George Dallemagne, Belgian member of parliament (CDH, centre-right)
More recently, Belgian independent journalist and writer Michel Collon undertook numerous attempts to focus the attention on a worrying phenomenon: disenfranchised Belgian youngsters fleeing to Syria. Since 2013, his repeated calls for a national debate on the issue have been ignored by mainstream media and government officials.
With between 300 and 400 Belgians fighting in Syria, Belgium is Europe’s leading supplier of ‘foreign fighters‘, many of them joining the al-Qaida linked group Jabhat al-Nusra, and more recently ISIS (also known as Daech). The denial of the existence of religious radicalization has led to a neglect that has horrifying consequences at present.
In his latest work Collon highlights the government’s passivity, even a disregard of the drama of young Belgians leaving for Syria. In 2013, Belgian Foreign Affairs Minister Didier Reynders affirmed: “If these people have joined the Free Syrian Army for an ideal that we support, we’ll maybe erect a monument in their honor in the coming years.”
The arbitrary line drawn by western countries between legitimate rebels and terrorists active in Syria has been discussed here. One may observe that, as long as radicalization was consistent with the country’s foreign policy objectives, it didn’t seem to constitute a problem. Blind policy.
Recruiting despair
Recruitment of fighters in Europe takes place via extremely well-structured, powerful organisations. Fanatics and unworthy preachers target young people in the streets, in the mosques, at the gym, via the Playstation networks. Many of those targeted are jobless, have no academic qualifications and come mostly from deprived neighbourhoods.
Some of them are very young and still under compulsory school age. Many Belgian families who lost their children on the Syrian battlefield were not aware of what was going on until their children disappeared or were found dead.
It’s not just about Brussels. The fanatical religious group Sharia4Belgium was set up in Antwerp in 2010 and operated legally in the country until it was dissolved in 2012 for incitement to hatred. In 2015, it was designated as a terrorist group. Over the last years, it continued to function clandestinely as a major recruiter of potential terrorists. According to the investigators, up to 10% of Belgians who left for Syria were gravitating around the group.

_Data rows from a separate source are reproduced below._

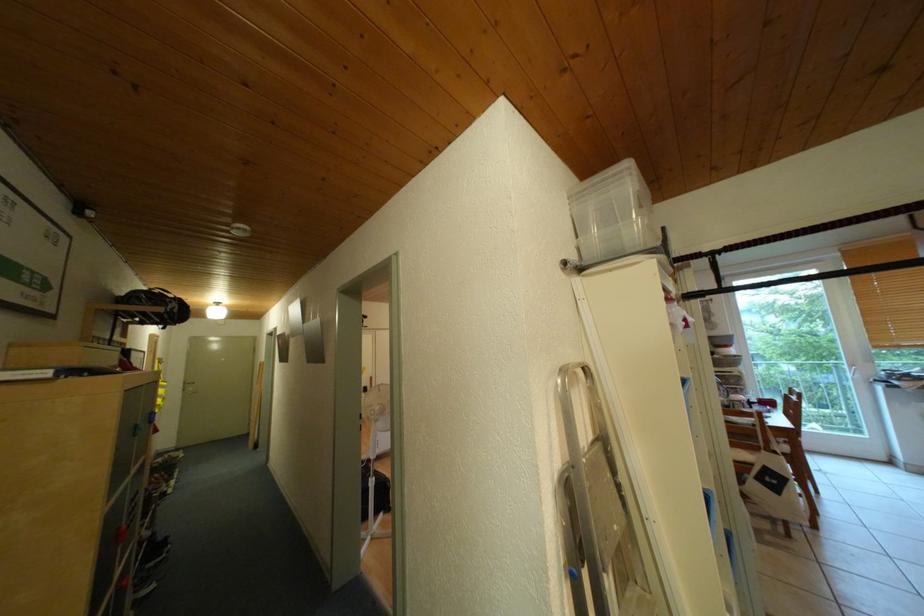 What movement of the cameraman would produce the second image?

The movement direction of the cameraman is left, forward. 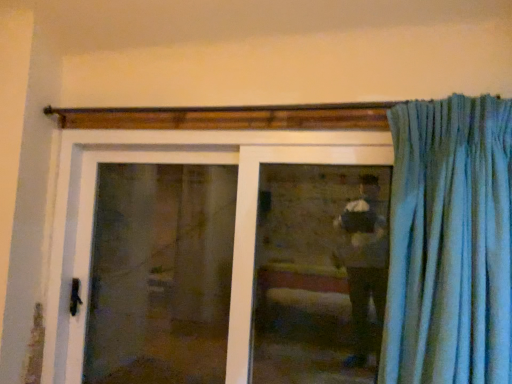 Find the location of a particular element. Image resolution: width=512 pixels, height=384 pixels. empty space that is ontop of clear glass window at center (from a real-world perspective) is located at coordinates (322, 144). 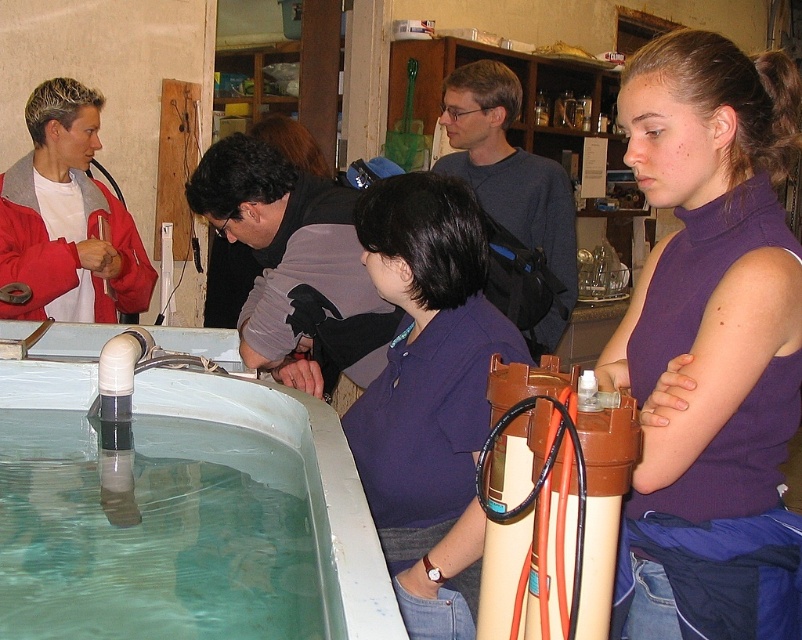 You are standing in the scene and see two points marked in the image. Which point is closer to you, point (647, 109) or point (38, 291)?

Point (647, 109) is in front of point (38, 291), so it is closer to you.

You are an observer standing in front of the tank. You notice two people wearing purple clothing at the center of the image. Which one is wearing the purple turtleneck at center closer to the top of their body compared to the purple cotton shirt at center?

The purple turtleneck at center is located above the purple cotton shirt at center, so the person wearing the purple turtleneck at center has clothing closer to the top of their body compared to the purple cotton shirt at center. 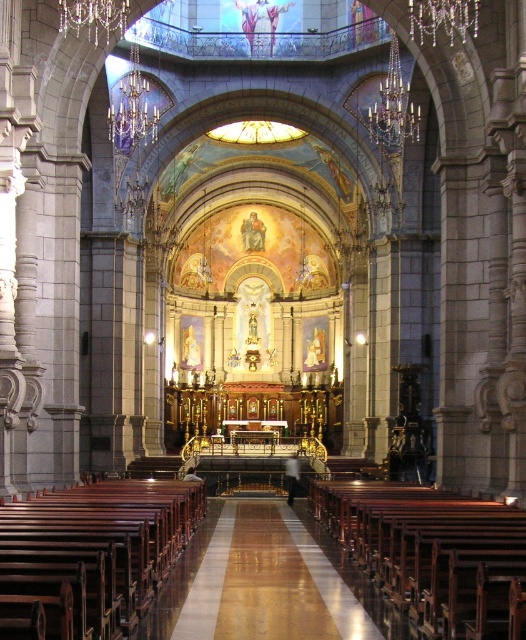 Is shiny polished wood aisle at center shorter than crystal glass chandelier at upper center?

No, shiny polished wood aisle at center is not shorter than crystal glass chandelier at upper center.

Image resolution: width=526 pixels, height=640 pixels. What do you see at coordinates (268, 582) in the screenshot?
I see `shiny polished wood aisle at center` at bounding box center [268, 582].

You are a GUI agent. You are given a task and a screenshot of the screen. Output one action in this format:
    pyautogui.click(x=<x>, y=<y>)
    Task: Click on the shiny polished wood aisle at center
    
    Given the screenshot: What is the action you would take?
    pyautogui.click(x=268, y=582)

Locate an element on the screen. shiny polished wood aisle at center is located at coordinates (268, 582).

Does polished wood pews at center appear on the right side of clear crystal chandelier at upper center?

In fact, polished wood pews at center is to the left of clear crystal chandelier at upper center.

Can you confirm if polished wood pews at center is positioned below clear crystal chandelier at upper center?

Yes, polished wood pews at center is below clear crystal chandelier at upper center.

Identify the location of polished wood pews at center. The height and width of the screenshot is (640, 526). (106, 544).

Between point (177, 556) and point (107, 36), which one is positioned behind?

The point (107, 36) is more distant.

The height and width of the screenshot is (640, 526). I want to click on polished wood pews at center, so click(x=106, y=544). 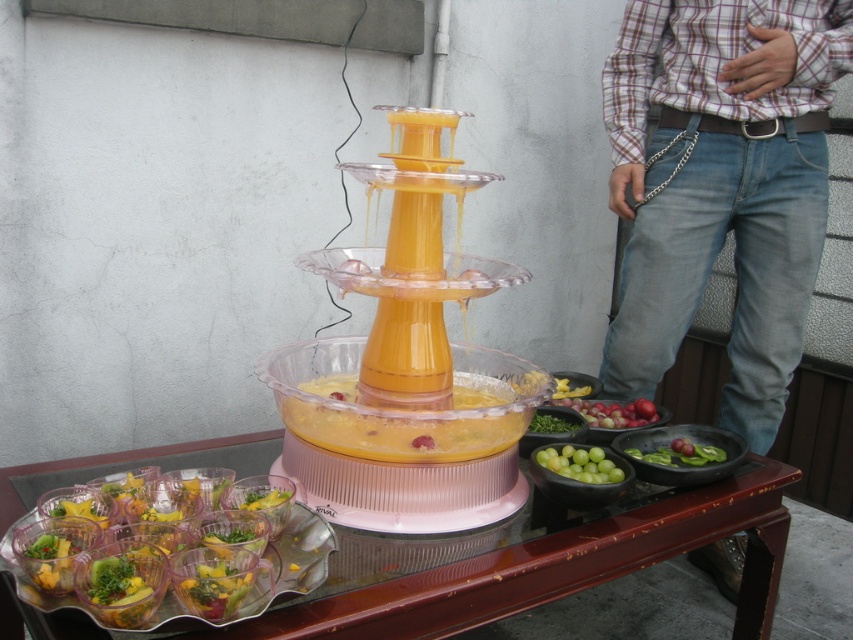 You are at a party and want to grab a drink. You see the translucent plastic cups at lower left and the green leafy vegetables at center. Which item is closer to the floor?

The translucent plastic cups at lower left are closer to the floor since they are located below the green leafy vegetables at center.

You are a caterer setting up a party. You have a pair of denim jeans at right. You need to place them so that they are exactly 6 feet away from the multi tiered orange juicer. Can you do it?

Yes, the denim jeans at right are already exactly 6.03 feet away from the multi tiered orange juicer, so they are within the required distance. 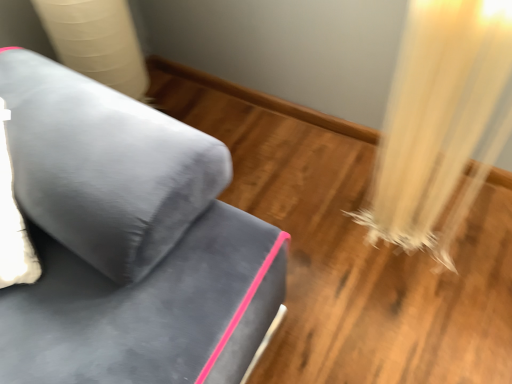 Where is `velvet gray couch at left`? This screenshot has width=512, height=384. velvet gray couch at left is located at coordinates (127, 241).

Describe the element at coordinates (127, 241) in the screenshot. Image resolution: width=512 pixels, height=384 pixels. I see `velvet gray couch at left` at that location.

Find the location of a particular element. The image size is (512, 384). velvet gray couch at left is located at coordinates (127, 241). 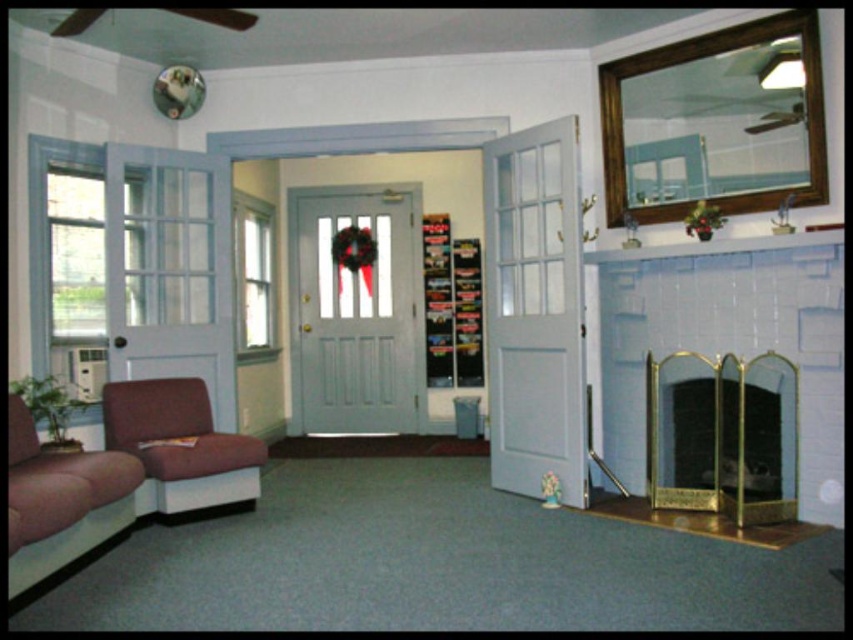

Western foreign policy causes terrorism
For decades, terrorism has been nourished by NATO wars and growing global injustice. Every war acted as a multiplier for radicalization, fueling hatred and laying the groundwork for future terrorism. International terrorism financing routes are clearer than ever, as the political and economic relations between the West and countries like Saudi Arabia. Terrorism is now affecting western countries. Our governments are fully responsible for this downward spiral.
How is Belgium reacting to the attacks ? The securitarian mantra is already on. The government believes that putting more soldiers on the streets will achieve something in terms of fighting against the terror threat. As in France, repression of peaceful demonstrations is becoming the rule.
The problem is much more complex and cannot be solved with an iron fist. On 27 March, five days after the attacks, many young Muslims in Molenbeek and elsewhere were sent messages asking them to “make the right decision” and “fight the westeners“. Maybe it’s time we reconsider our foreign policy alliances. We have become used to wars loin de chez nous, will we get used to terrorism fait maison as well?